For other datasets, the Crs is fixed, or can always be retrieved from data files. For example, a DtedDataSet is always in Wgs84LongLat, so there is no problem. If a type of dataset does not have its crs property exposed in Carmenta Studio, its Crs should always be created automatically.
However, some file formats may or may not contain CRS information, and even if they do, it is not certain that Carmenta Engine can extract it. A difficulty is that different data providers may use different methods to encode the metadata. However, two methods are widely used:
If a coordinate reference system exists in the EPSG database, then it has a unique EPSG code in the range 1024 – 32767, which should suffice to identify the system. (Note that every type of subcomponent of a coordinate reference system has its own EPSG code, which can be confusing since the codes are unique only within their own type. Code 6135 is an example: the CRS with that EPSG code is CIGD11 which is used on the Cayman Islands, but the Geodetic Datum with that EPSG code is the Old Hawaiian datum.)
The Well-Known Text format, WKT, can describe both geometries and coordinate reference systems. Unfortunately, the WKT syntax for coordinate reference systems has several different vendor-specific dialects; see WellKnownTextFlavor, so there can be problems with interoperability, but the latest WKT versions, informally known as WKT2, should improve matters.
So, many datasets in Carmenta Engine can attempt to create their Crs automatically from data files, namely:
The EcwDataSet.
The GdalDataSet.
The ImageDataSet.
The Jpeg2000DataSet.
The MapPackageDataSet.
The MifDataSet.
The MrSidDataSet.
The OgrDataSet.
The RaveGeoDataSet.
The ShapefileDataSet.
These datasets have null as the default value for the Crs property. If you specify this property explicitly, the datasets will use the value you provide. But if you leave the property undefined, these datasets will try to automatically set the Crs property from available metadata.
Automatic reading of CRS from file can fail
Automatic reading of a Coordinate Reference System from file can sometimes throw an exception, or if you are unlucky you may get no exception but see the geodata appear more or less incorrectly georeferenced. This section lists some of the reasons for failure.
The meta-data must be present and correct
Just because a geodata format allows metadata for the Coordinate Reference System, it is not guaranteed that the metadata is really given, or that it is correct. If Carmenta Engine fails to read the metadata, it may be a good idea to see whether gdalinfo can understand it.
The projection method must be supported
There are some types of map projections that Carmenta Engine does not support, for example the French Lambert nearly-conformal conic. But in practice, that is rarely a problem.
Deprecated or erroneous EPSG entries are dangerous
One reason for failure is simply that the EPSG database contains errors. When a serious error is discovered, the database entry is not corrected in the next version; it is just marked as deprecated, and a new correct entry is created, with a new code.
A change of name was once considered serious by EPSG, although it would not affect how coordinates are interpreted.
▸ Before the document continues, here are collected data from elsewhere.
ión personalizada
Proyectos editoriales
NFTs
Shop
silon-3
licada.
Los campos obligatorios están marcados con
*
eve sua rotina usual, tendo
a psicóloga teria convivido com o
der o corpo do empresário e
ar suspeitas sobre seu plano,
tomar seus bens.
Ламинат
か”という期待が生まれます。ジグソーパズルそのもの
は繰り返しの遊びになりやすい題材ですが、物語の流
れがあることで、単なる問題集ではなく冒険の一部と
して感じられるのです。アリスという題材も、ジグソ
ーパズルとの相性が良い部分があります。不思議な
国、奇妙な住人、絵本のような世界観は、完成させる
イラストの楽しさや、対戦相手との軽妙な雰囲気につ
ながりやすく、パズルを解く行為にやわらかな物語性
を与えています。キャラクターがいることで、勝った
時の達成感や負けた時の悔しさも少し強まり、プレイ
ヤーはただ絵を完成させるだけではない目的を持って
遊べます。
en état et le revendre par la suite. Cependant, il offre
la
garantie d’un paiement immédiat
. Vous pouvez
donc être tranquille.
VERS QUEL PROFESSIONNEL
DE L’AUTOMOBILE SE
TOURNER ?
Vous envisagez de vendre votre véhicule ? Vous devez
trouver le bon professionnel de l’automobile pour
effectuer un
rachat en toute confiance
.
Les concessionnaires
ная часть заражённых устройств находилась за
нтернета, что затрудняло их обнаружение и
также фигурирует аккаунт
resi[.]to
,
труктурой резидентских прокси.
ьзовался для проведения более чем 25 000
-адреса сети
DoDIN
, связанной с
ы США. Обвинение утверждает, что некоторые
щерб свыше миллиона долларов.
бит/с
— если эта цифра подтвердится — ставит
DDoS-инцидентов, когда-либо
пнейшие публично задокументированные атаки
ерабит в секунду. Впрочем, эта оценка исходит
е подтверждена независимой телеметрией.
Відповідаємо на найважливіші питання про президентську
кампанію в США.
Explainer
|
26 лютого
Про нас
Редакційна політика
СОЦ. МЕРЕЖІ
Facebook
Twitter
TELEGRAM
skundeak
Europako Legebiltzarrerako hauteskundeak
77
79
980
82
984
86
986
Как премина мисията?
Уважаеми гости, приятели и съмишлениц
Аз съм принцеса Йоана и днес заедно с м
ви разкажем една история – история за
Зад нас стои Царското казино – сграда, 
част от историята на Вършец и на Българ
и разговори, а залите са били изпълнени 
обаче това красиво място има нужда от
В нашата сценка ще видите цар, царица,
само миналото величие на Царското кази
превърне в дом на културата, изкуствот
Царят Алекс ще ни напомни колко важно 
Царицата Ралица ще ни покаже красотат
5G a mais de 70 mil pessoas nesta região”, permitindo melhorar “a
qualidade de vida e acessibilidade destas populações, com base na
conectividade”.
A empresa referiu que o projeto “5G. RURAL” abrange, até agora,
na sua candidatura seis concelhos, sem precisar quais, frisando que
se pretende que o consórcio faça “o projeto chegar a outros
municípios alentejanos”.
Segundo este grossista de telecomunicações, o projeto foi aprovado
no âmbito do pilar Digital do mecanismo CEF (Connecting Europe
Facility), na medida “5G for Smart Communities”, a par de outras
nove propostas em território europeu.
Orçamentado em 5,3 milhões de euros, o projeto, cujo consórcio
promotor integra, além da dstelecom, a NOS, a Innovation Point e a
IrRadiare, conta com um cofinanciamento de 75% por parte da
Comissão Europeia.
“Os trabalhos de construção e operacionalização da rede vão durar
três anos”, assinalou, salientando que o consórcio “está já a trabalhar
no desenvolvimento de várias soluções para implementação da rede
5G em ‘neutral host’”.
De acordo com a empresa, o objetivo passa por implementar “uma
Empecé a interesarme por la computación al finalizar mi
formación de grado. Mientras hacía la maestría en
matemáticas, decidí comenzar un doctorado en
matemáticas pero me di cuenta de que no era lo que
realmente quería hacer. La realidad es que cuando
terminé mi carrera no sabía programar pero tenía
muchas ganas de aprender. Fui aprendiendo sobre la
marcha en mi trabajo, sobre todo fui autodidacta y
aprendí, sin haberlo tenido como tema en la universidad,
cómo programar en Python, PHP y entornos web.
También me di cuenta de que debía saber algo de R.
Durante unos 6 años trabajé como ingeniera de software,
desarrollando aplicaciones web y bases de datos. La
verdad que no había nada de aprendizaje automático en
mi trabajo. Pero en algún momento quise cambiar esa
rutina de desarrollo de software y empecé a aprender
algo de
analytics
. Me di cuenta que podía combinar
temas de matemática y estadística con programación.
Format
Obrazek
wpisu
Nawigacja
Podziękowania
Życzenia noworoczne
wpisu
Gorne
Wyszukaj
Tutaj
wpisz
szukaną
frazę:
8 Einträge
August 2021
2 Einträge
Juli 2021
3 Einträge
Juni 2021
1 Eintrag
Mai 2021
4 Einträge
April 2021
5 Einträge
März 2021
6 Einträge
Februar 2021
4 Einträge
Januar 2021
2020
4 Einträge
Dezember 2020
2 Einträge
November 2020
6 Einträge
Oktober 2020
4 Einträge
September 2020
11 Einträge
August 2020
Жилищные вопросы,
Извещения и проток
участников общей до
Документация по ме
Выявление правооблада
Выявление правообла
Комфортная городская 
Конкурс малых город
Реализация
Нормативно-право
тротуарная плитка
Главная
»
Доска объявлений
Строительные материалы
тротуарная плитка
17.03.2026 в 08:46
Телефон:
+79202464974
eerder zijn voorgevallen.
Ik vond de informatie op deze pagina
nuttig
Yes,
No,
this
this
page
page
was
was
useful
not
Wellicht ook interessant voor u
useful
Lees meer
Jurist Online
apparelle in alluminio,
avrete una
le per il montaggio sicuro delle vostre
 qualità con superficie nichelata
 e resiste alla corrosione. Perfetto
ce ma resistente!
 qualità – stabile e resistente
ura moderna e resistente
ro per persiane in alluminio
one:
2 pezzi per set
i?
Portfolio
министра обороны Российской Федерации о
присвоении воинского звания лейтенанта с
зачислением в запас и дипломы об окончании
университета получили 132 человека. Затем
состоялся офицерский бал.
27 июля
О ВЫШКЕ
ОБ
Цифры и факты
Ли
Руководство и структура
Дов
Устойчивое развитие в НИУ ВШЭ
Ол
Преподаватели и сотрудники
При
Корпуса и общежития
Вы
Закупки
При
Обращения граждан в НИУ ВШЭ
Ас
For example, EPSG:2400, named "RT90 2.5 gon W", was deprecated in 2003 and replaced with EPSG:3021, named "RT90 2.5 gon V". Since the only reason for the deprecation was to use a Swedish rather than an English abbreviation, it is harmless to tag geodata with EPSG:2400 instead of EPSG:3021. (Nowadays, a name change will not cause deprecation by EPSG.)
On the other hand, sometimes it is the numerical parameters that are wrong in an EPSG entry. One example is the entry EPSG:2171 for a Polish coordinate reference system, which wrongly claimed that the False Northing should be 5647000 m. When the error was discovered, the 2171 entry was deprecated (in October 2005), and EPSG:3120 was created with the correct False Northing of 5467000 m.
Now, if the meta-data for some geodata files just says "EPSG:2171", you cannot know whether
the wrong False Northing is used, in agreement with the 2171 entry,
or if someone knew the correct False Northing and used it when creating the geodata files, and looked in the EPSG database (before October 2005) only to find the code 2171, failing to notice that the False Northing was wrong there.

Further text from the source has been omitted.